Photo- and Hadrodisintegration constraints on massive relics decaying into neutrinos

TL;DR

This paper investigates how decaying relic particles into neutrinos affect early Universe light-element abundances, providing new constraints on particle properties through a comprehensive probabilistic analysis of disintegration processes.

Contribution

It introduces a Monte-Carlo inspired probabilistic approach to analyze relic particle decay effects on Big Bang nucleosynthesis, expanding constraints to new mass and lifetime ranges.

Findings

Constraints on relic particle decay are more stringent than previously known.

Late-time disintegration significantly impacts light-element abundances.

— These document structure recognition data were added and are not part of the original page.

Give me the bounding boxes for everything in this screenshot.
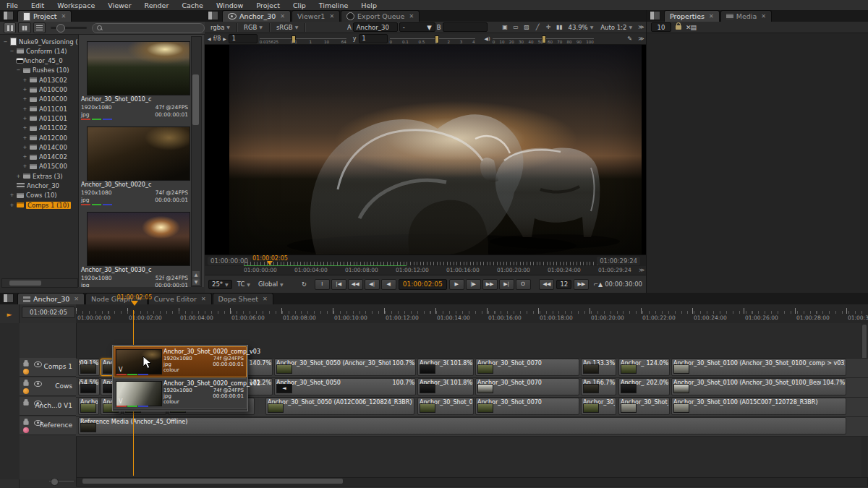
volume-slider[interactable]: 0102030405060708090100 <box>493 35 594 43</box>
menu-project[interactable]: Project <box>250 1 286 9</box>
panel-split-icon[interactable] <box>3 294 14 303</box>
expander-icon[interactable]: − <box>9 48 14 54</box>
menu-edit[interactable]: Edit <box>25 1 51 9</box>
transport-button[interactable]: I <box>315 279 330 290</box>
pause-icon[interactable]: ▮▮ <box>555 23 564 31</box>
tab-media[interactable]: Media✕ <box>720 10 772 22</box>
close-icon[interactable]: ✕ <box>280 13 285 20</box>
expander-icon[interactable]: − <box>3 39 8 45</box>
timeline-clip[interactable]: Anchor_30_Shot_0050 (A012C006_120824_R3B… <box>265 398 414 415</box>
max-panels-field[interactable]: 10 <box>651 22 671 32</box>
display-dropdown[interactable]: RGB▼ <box>241 23 265 32</box>
expander-icon[interactable]: + <box>22 135 27 141</box>
track-header-reference[interactable]: Reference <box>20 416 76 435</box>
slider-knob[interactable] <box>56 24 65 33</box>
current-timecode-field[interactable]: 01:00:02:05 <box>399 279 447 290</box>
tree-item-a011c02[interactable]: +A011C02 <box>0 124 78 133</box>
track-header-anch-0-v1[interactable]: Anch...0 V1 <box>20 397 76 416</box>
multi-tool[interactable]: ► <box>4 309 16 320</box>
collapse-icon[interactable]: ≫ <box>637 35 646 43</box>
channels-dropdown[interactable]: rgba▼ <box>208 23 233 32</box>
timeline-clip[interactable]: Anchor_30_Shot_0100 (Anchor_30_Shot_0100… <box>671 378 846 395</box>
tree-item-comps-1-10-[interactable]: +Comps 1 (10) <box>0 200 78 210</box>
wipe-icon[interactable]: ▨ <box>522 23 532 31</box>
timeline-ruler[interactable]: 01:00:00:0001:00:02:0001:00:04:0001:00:0… <box>76 304 868 324</box>
tree-item-anchor-30[interactable]: Anchor_30 <box>0 181 78 191</box>
viewer-scrub-bar[interactable]: 01:00:00:00 01:00:02:05 01:00:29:24 <box>205 254 646 267</box>
tree-item-a013c02[interactable]: +A013C02 <box>0 75 78 85</box>
timeline-clip[interactable]: Anchor_30_Shot_0010209.1% <box>78 359 100 376</box>
eye-icon[interactable] <box>34 381 42 387</box>
skip-back-button[interactable]: ◀◀ <box>539 279 554 290</box>
close-icon[interactable]: ✕ <box>61 13 67 20</box>
track-header-comps-1[interactable]: Comps 1 <box>20 358 76 377</box>
timeline-clip[interactable]: Anchor_30_Shot_0050 (Anchor_30_Shot_0050… <box>274 359 416 376</box>
transport-button[interactable]: |▶ <box>466 279 481 290</box>
menu-workspace[interactable]: Workspace <box>51 1 101 9</box>
menu-clip[interactable]: Clip <box>286 1 312 9</box>
expander-icon[interactable]: + <box>22 116 27 121</box>
menu-render[interactable]: Render <box>138 1 176 9</box>
expander-icon[interactable]: + <box>22 145 27 150</box>
menu-file[interactable]: File <box>0 1 25 9</box>
skip-forward-button[interactable]: ▶▶ <box>574 279 589 290</box>
timeline-clip[interactable]: Anchor_30_Shot_0060101.8% <box>417 359 474 376</box>
slider-knob[interactable] <box>51 478 59 486</box>
timeline-clip[interactable]: Reference Media (Anchor_45_Offline) <box>78 417 846 435</box>
proxy-dropdown[interactable]: Auto 1:2▼ <box>597 23 635 32</box>
gain-field[interactable]: 1 <box>229 34 258 43</box>
timeline-clip[interactable]: Anchor_30_Shot_0070 <box>475 378 579 395</box>
thumbnail-size-slider[interactable] <box>51 27 87 29</box>
fps-dropdown[interactable]: 25*▼ <box>208 280 232 289</box>
scrollbar-thumb[interactable] <box>192 74 199 125</box>
lock-icon[interactable] <box>676 25 681 30</box>
tree-item-a014c02[interactable]: +A014C02 <box>0 153 78 162</box>
a-input-dropdown[interactable]: Anchor_30 <box>353 22 398 32</box>
loop-mode-icon[interactable]: ↻ <box>302 281 307 288</box>
bin-thumbnail[interactable] <box>87 127 190 181</box>
expander-icon[interactable]: + <box>22 87 27 93</box>
transport-button[interactable]: ◀ <box>381 279 396 290</box>
tab-project[interactable]: Project ✕ <box>17 10 72 22</box>
panel-split-icon[interactable] <box>650 11 660 20</box>
prev-stop-icon[interactable]: ◀ <box>208 36 211 41</box>
timeline-clip[interactable]: Anchor_30_Shot_0070 <box>475 359 579 376</box>
list-view-button[interactable] <box>33 22 46 33</box>
menu-help[interactable]: Help <box>354 1 383 9</box>
lock-icon[interactable] <box>23 421 28 424</box>
detail-view-button[interactable] <box>18 22 30 33</box>
timeline-clip[interactable]: Anchor_30_Shot_0100 (Anchor_30_Shot_0100… <box>671 359 846 376</box>
expander-icon[interactable]: + <box>22 106 27 112</box>
scrollbar-thumb[interactable] <box>82 479 343 484</box>
tree-item-a011c01[interactable]: +A011C01 <box>0 104 78 114</box>
thumb-view-button[interactable] <box>4 22 16 33</box>
panel-split-icon[interactable] <box>3 11 14 20</box>
expander-icon[interactable]: + <box>16 174 21 179</box>
collapse-icon[interactable]: ≫ <box>639 267 644 273</box>
tab-export-queue[interactable]: Export Queue✕ <box>341 10 420 22</box>
scrollbar-thumb[interactable] <box>9 281 41 286</box>
transport-button[interactable]: ◀◀ <box>348 279 363 290</box>
tab-properties[interactable]: Properties✕ <box>664 10 720 22</box>
timeline-clip[interactable]: Anchor_30_Shot_0060101.8% <box>417 378 474 395</box>
clear-all-panels-icon[interactable]: ✕▤ <box>686 24 696 31</box>
expander-icon[interactable]: − <box>16 67 21 73</box>
project-horizontal-scrollbar[interactable] <box>1 278 78 288</box>
close-icon[interactable]: ✕ <box>409 13 414 20</box>
transport-button[interactable]: |◀ <box>331 279 346 290</box>
version-item-anchor-30-shot-0020-comp-v02[interactable]: VAnchor_30_Shot_0020_comp_v021920x108074… <box>114 378 247 409</box>
annotate-pen-icon[interactable]: ✎ <box>625 35 634 43</box>
tree-item-cows-10-[interactable]: +Cows (10) <box>0 191 78 200</box>
tree-item-a010c00[interactable]: +A010C00 <box>0 85 78 95</box>
search-input[interactable] <box>92 23 205 33</box>
flipbook-icon[interactable]: ⌐▲ <box>593 281 603 288</box>
expander-icon[interactable]: + <box>22 125 27 131</box>
downscale-icon[interactable]: ≫ <box>637 23 646 31</box>
timeline-clip[interactable]: Anchor_30_Shot_0080133.3% <box>581 359 616 376</box>
timeline-clip[interactable]: Anchor_30_Shot_0060 <box>417 398 474 415</box>
tab-curve-editor[interactable]: Curve Editor✕ <box>148 293 212 304</box>
tree-item-conform-14-[interactable]: −Conform (14) <box>0 46 78 56</box>
close-icon[interactable]: ✕ <box>263 296 268 302</box>
ab-blend-dropdown[interactable]: -▼ <box>399 22 435 32</box>
tree-item-a012c00[interactable]: +A012C00 <box>0 133 78 142</box>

New parameter space for relic particle properties is explored.

Abstract

We perform a detailed study of the cosmological constraints on the decay of a relic particle $\phi$ into neutrinos, $\phi \rightarrow \nu \bar{\nu}$, in particular those arising from the observed light-element abundances in the early Universe. We focus on the late-time disintegration of the light elements previously synthesised during BBN. Several processes are relevant, including final-state radiation associated with the decay, as well as subsequent interactions of the injected neutrinos with the thermal background neutrinos or between themselves. All processes generically contribute to the production of electromagnetic and often also hadronic material and may therefore induce late-time photodisintegration and hadrodisintegration reactions, i.e.~the destruction of light elements that have previously been formed during BBN. Here, we examine this scenario with a Monte-Carlo inspired probabilistic approach rather than Boltzmann techniques, taking into account all of these different reactions as well as their interplay. We find the resulting constraints to be very significant, covering a broad range of previously unexplored masses and lifetimes of the relic source particle.